Someone on the Facebook Pin Loom Weaving Support Group asked me the difference between single-layer warping (1LW) and two-layer warping (2LW): Why couldn’t you lay all the warps side by side instead of going through the two-layer process?

Reasonable question. After all, wouldn’t you prefer to have the top and bottom edges match the side edges? (With 2LW you get the characteristic Weave-It scallop along the top and bottom edges of your square while the sides look more like wire wrapping a post.)

I laid out a square with all the warps side by side and counted to make sure I had 31. In hindsight, I could have moved the warp at Cr3 over to the second pin. I also could have tried warping beginning at Cr4 or Cr3 or Cr2 … or even one of the sides (it’s like anarchy, isn’t it, when you abolish the rules?) I didn’t like the unvertical way it looked, but it’s interesting that weaving begins at Cr4—if you don’t tie on a second color. If you do tie on a second color, you could add it at any corner (more anarchy!).

Single-layer warping

I chose to tie color two onto the 1-2 edge of the loom and begin the weaving at Cr2. I realize now that was a mistake. I should have started at Cr3 because I already know how to wrap the pins. By beginning at Cr2 I was unsure about pin wrapping, though I knew I would finish at Cr3. I counted, guessed, and started weaving. (It turned out fine.)

Second color’s tail is tied out of the way and I’m ready to begin weaving at Cr2.

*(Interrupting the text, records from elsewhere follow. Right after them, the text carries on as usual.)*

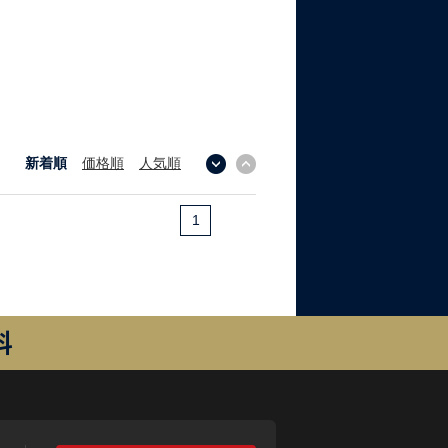
新着順
価格順
人気順
↓
↑
1
料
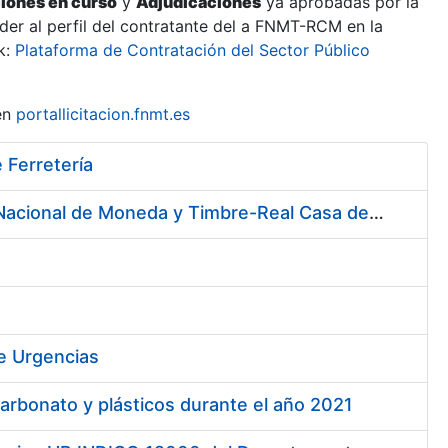
ciones en curso
y
Adjudicaciones
ya aprobadas por la
er al perfil del contratante del a FNMT-RCM en la
k:
Plataforma de Contratación del Sector Público
en
portallicitacion.fnmt.es
 Ferretería
Servicio de Cafetería y Comedor en la sede central de la Fábrica Nacional de Moneda y Timbre-Real Casa de la Moneda en Madrid
de Urgencias
arbonato y plásticos durante el año 2021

Because I decided to work in the L1 tails as I wove, I had to do some maneuvering to get it to work (half-figure-eights at Cr1 and Cr4).

As I wove, both warp and weft were skewed. The weft is also skewed in 2LW, but it seemed more skewed in 1LW. (This is probably my imagination.)

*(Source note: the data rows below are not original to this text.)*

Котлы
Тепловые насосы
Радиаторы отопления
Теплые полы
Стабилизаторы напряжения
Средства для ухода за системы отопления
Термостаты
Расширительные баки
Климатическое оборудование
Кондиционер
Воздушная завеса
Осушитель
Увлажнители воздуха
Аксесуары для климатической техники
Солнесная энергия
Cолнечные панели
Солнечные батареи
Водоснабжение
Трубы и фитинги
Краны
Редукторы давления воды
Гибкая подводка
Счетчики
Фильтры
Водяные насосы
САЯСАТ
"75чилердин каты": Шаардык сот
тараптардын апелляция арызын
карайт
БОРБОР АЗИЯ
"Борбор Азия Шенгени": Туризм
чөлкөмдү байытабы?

I chose to weave a pattern newly designed by me (this is why you’re never supposed to try a new recipe when company is expected) and I think its complicatedness heightened my sense that the weft was extra-skewed. (Pattern courtesy of Handweaving.net.)

The warps in this pattern kept getting pulled out of kilter, and I wondered if it might be better as an overshot-alike weaving. (Haven’t done any of that in almost two years, so another re-adventure awaits.) Remind me to warp in a light color and weave in a dark color if I want the pattern to look the same as it was designed. The outcome is interesting, but not what I expected.

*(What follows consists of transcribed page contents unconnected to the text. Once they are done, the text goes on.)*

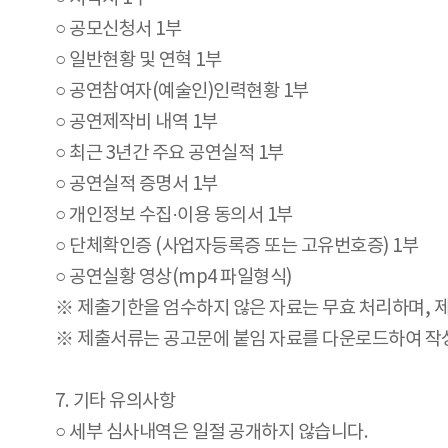
○ 공모신청서 1부
○ 일반현황 및 연혁 1부
○ 공연참여자(예술인)인력현황 1부
○ 공연제작비 내역 1부
○ 최근 3년간 주요 공연실적 1부
○ 공연실적 증명서 1부
○ 개인정보 수집·이용 동의서 1부
○ 단체확인증 (사업자등록증 또는 고유번호증) 1부
○ 공연실황 영상(mp4 파일형식)
※ 제출기한을 엄수하지 않은 자료는 무효 처리하며, 
※ 제출서류는 공고문에 붙임 자료를 다운로드하여 작
7. 기타 유의사항
○ 세부 심사내역은 일절 공개하지 않습니다.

Finished square still on the loom

Every now and then, as I was weaving this unusual square, I had the feeling that I was running with the big dogs. Don’t tell my pin looms I said this, but sometimes I think of them as junior looms. I love ’em and I’m amazed by their capabilities, so it’s OK to be a junior loom. I’m intimidated by the more complicated looms.

Intimidated, yes, but also attracted.

Finished square, front and back

 

(Please visit Handweaving.net for a nearly limitless supply of patterns you can try on your junior looms—using either 1LW or 2LW.)